Activity: Which lines of the data below contain "Luonnonsuojeluliitto"? Please show them all.

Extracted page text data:
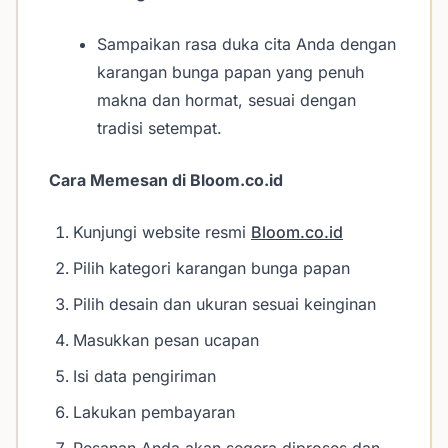
Sampaikan rasa duka cita Anda dengan
karangan bunga papan yang penuh
makna dan hormat, sesuai dengan
tradisi setempat.
Cara Memesan di Bloom.co.id
Kunjungi website resmi
Bloom.co.id
Pilih kategori karangan bunga papan
Pilih desain dan ukuran sesuai keinginan
Masukkan pesan ucapan
Isi data pengiriman
Lakukan pembayaran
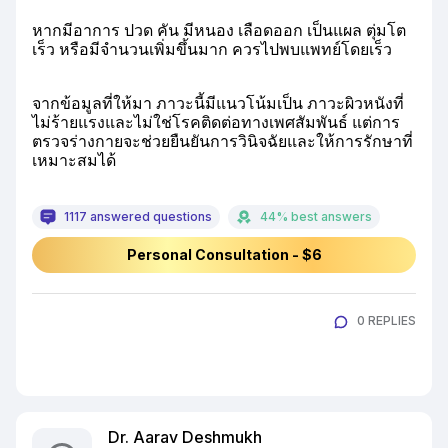
หากมีอาการ ปวด คัน มีหนอง เลือดออก เป็นแผล ตุ่มโต
เร็ว หรือมีจำนวนเพิ่มขึ้นมาก ควรไปพบแพทย์โดยเร็ว
จากข้อมูลที่ให้มา ภาวะนี้มีแนวโน้มเป็น ภาวะผิวหนังที่
ไม่ร้ายแรงและไม่ใช่โรคติดต่อทางเพศสัมพันธ์ แต่การ
ตรวจร่างกายจะช่วยยืนยันการวินิจฉัยและให้การรักษาที่
เหมาะสมได้
1117 answered questions
44% best answers
Personal Consultation - $6
0 REPLIES
Dr. Aarav Deshmukh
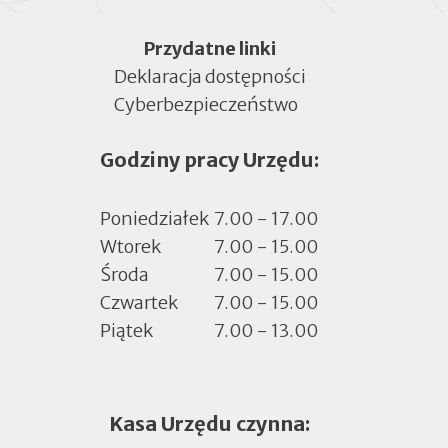
Menu
Przydatne linki
Deklaracja dostępności
Cyberbezpieczeństwo
Otworzy
się
Godziny pracy Urzędu:
w
nowej
zakładce
Poniedziałek
7.00 - 17.00
Wtorek
7.00 - 15.00
Środa
7.00 - 15.00
Czwartek
7.00 - 15.00
Piątek
7.00 - 13.00
Kasa Urzędu czynna:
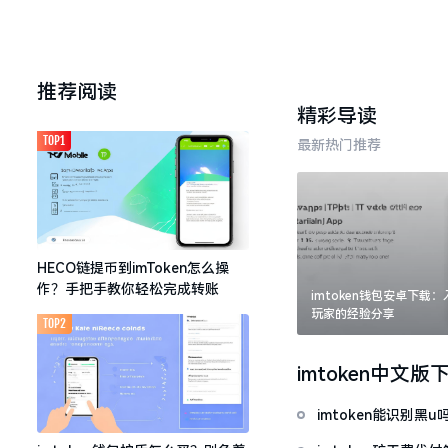
推荐阅读
精彩导读
TOP1
最新热门推荐
HECO链提币到imToken怎么操
作？手把手教你轻松完成转账
imtoken钱包安卓下载
玩家的经验分享
TOP2
imtoken中文版
imtoken能识别黑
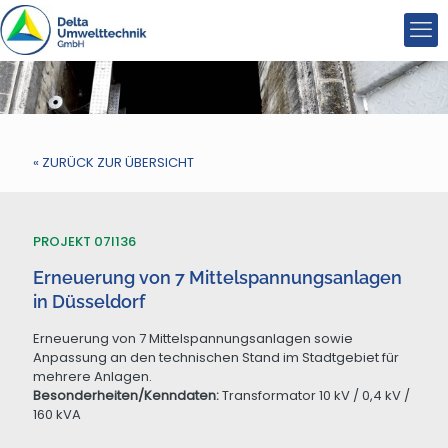
« ZURÜCK ZUR ÜBERSICHT
PROJEKT 07I136
Erneuerung von 7 Mittelspannungsanlagen
in Düsseldorf
Erneuerung von 7 Mittelspannungsanlagen sowie
Anpassung an den technischen Stand im Stadtgebiet für
mehrere Anlagen.
Besonderheiten/Kenndaten:
Transformator 10 kV / 0,4 kV /
160 kVA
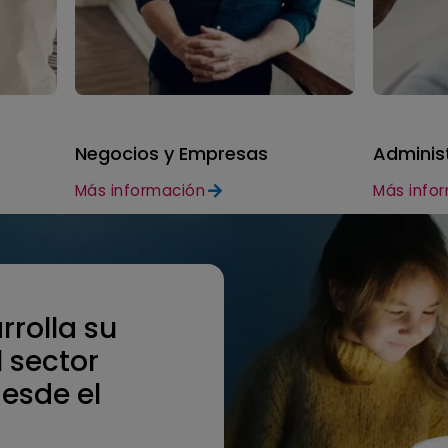
Negocios y Empresas
Adminis
Más información
Más info
rrolla su
l sector
esde el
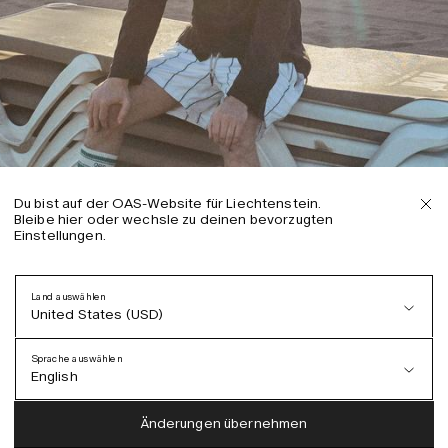
Du bist auf der OAS-Website für Liechtenstein.
Bleibe hier oder wechsle zu deinen bevorzugten
Einstellungen.
Land auswählen
United States (USD)
Sprache auswählen
English
Austria (EUR)
English
Änderungen übernehmen
Denmark (DKK)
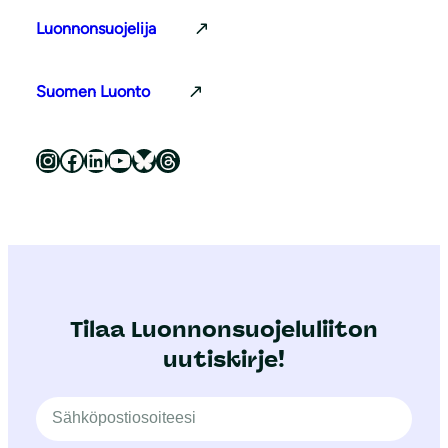
Luonnonsuojelija
Suomen Luonto
Luonnonsuojeluliitto Instagramissa
Luonnonsuojeluliitto Facebookissa
Luonnonsuojeluliitto LinkedInissä
Luonnonsuojeluliiton YouTube-kanava
Luonnonsuojeluliitto Blueskyssa
Luonnonsuojeluliitto Threadsissa
Tilaa Luonnonsuojeluliiton
uutiskirje!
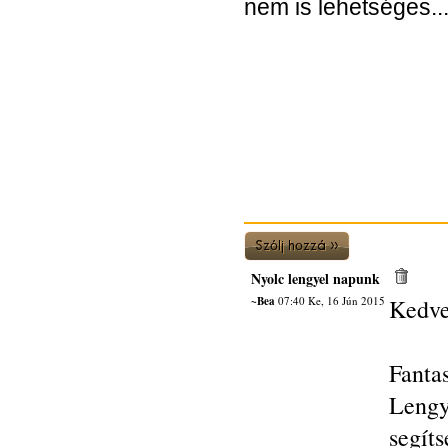
nem is lehetséges...
Nyolc lengyel napunk
~Bea
07:40 Ke, 16 Jún 2015
Kedve
Fant
Lengy
segít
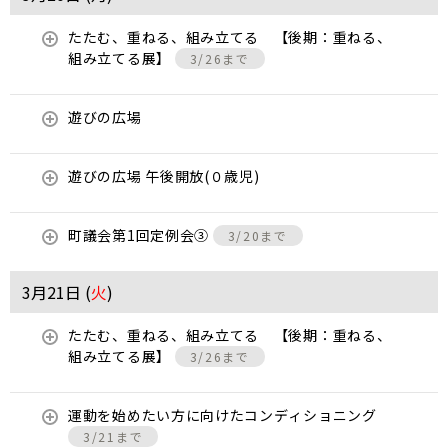
たたむ、重ねる、組み立てる 【後期：重ねる、
組み立てる展】
3/26まで
遊びの広場
遊びの広場 午後開放(０歳児)
町議会第1回定例会③
3/20まで
3月21日 (
火
)
たたむ、重ねる、組み立てる 【後期：重ねる、
組み立てる展】
3/26まで
運動を始めたい方に向けたコンディショニング
3/21まで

Response to the exercise:
Luonnonsuojeluliitto Instagramissa
Luonnonsuojeluliitto Facebookissa
Luonnonsuojeluliitto LinkedInissä
Luonnonsuojeluliitto Blueskyssa
Luonnonsuojeluliitto Threadsissa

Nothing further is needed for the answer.